Where any Uttar Pradesh Act repeals any enactment hitherto made or hereafter to be made, then, unless a different intention appears, the repeal shall not-
(c) affect any right, privilege, obligation or liability acquired, accrued or incurred under any enactment so repealed; or
(e) affect any remedy, or any investigation or legal proceeding commenced before the repealing Act shall have come into operation in respect of any such right, privilege, obligation, liability, penalty, forfeiture or punishment as aforesaid; and any such remedy may be enforced and any such investigation or legal proceedings may be continued and concluded; and any such penalty, forfeiture or punishment imposed as if the repealing Act had not been passed.,'
The question is whether a different intention appears in either the Abolition Act or the amending Act XVI of 1953, for otherwise the old proceeding could continue before the Munsif. There is nothing in the Abolition Act which takes away the right of suit in respect of a pending action. If there be any doubt, it is removed when we consider that the U.P. Agriculturist Relief Act was repealed retrospectively from July 1, 1952 only and it is not, therefore, possible to give the repeal further retrospectively so as to affect a suit pending from before that date. The jurisdiction of the Assistant Collector was itself created from July 1, 1952 and there is no provision in the Abolition Act that pending cases were to stand transferred to the Assistant Collector for disposal. Such provisions are commonly found in a statute which takes away the jurisdiction of one court and confers it on another. From these two circumstances it is to be inferred that if there is at all any expression of intention, it is to keep s. 6
of the General Clauses Act applicable to pending litigation. The doubt, if any be left, is further removed if we consider a later amending Act, namely, Amending Act XVIII of 1956. By that Act Schedule 11, which created the jurisdiction of the Assistant Collector in suits for ejectment of asamis was replaced by another Schedule. The entry relating to suits for ejectment of asamis, however, remained the same. But S. 23 of the amending Act of 1956 created a special saving which reads as follows
(i) Any amendment made by this Act shall not affect the validity, invalidity, effect or consequence of anything already done or suffered, or any right, title, obligation or liability already acquired, accrued or incurred or any jurisdiction already exercised, and any proceeding instituted or commenced before any court or authority prior to the commencement of this Act shall, notwithstanding any amendment herein made, continue to be heard and decided by such court or authority.

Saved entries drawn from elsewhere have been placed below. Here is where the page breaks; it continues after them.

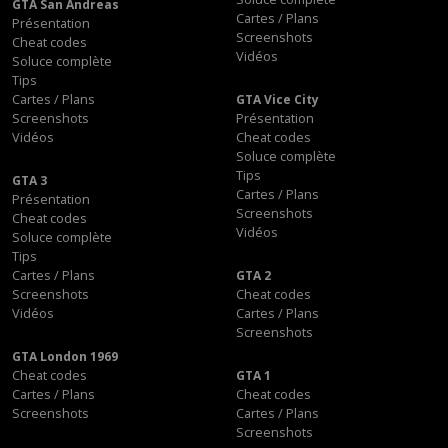
GTA San Andreas
Cartes / Plans
Présentation
Screenshots
Cheat codes
Vidéos
Soluce complète
Tips
Cartes / Plans
GTA Vice City
Screenshots
Présentation
Vidéos
Cheat codes
Soluce complète
Tips
GTA 3
Cartes / Plans
Présentation
Screenshots
Cheat codes
Vidéos
Soluce complète
Tips
Cartes / Plans
GTA 2
Screenshots
Cheat codes
Vidéos
Cartes / Plans
Screenshots
GTA London 1969
Cheat codes
GTA 1
Cartes / Plans
Cheat codes
Screenshots
Cartes / Plans
Screenshots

(ii) An appeal, review or revision from any suit or proceeding instituted or commenced before any court or authority prior to the commencement of this Act shall, notwithstanding any amendment herein made, lie to the Court or authority to which it would have laid if instituted or commenced before the said commencement."
The addition of this section clearly shows that by the conferral of the jurisdiction upon the Assistant Collector it was not intended to upset litigation pending before appropriate authorities when the Abolition Act came into force. Section 23 in terms must apply to the present case, because if it had remained pending before the Munsif till 1956, it is clear, the jurisdiction of the Munsif would not have been ousted. Although it was not pending before the Munsif it was pending before the appellate Court when the 1956 amendment Act was passed. It follows, therefore, that to such a suit the provisions of Schedule 11 read with s. 200 of the Abolition Act cannot be applied because the Legislature has in 1956 said expressly what was implicit before, namely, that pending actions would be governed by the old law as if the new law had not been passed. In our judgment,
therefore, the proceedings before the Munsif were with jurisdiction because they were not affected by the passing of the Abolition Act or the amending Act, 1953, regard being had to the provisions of s. 6 of the U.P. General Clauses Act in the first instance and more so in view of the provisions of s. 23 of the amending Act, 1956 which came before the proceedings between the parties had finally terminated. The appeal must, therefore, fail. It will be dismissed with costs.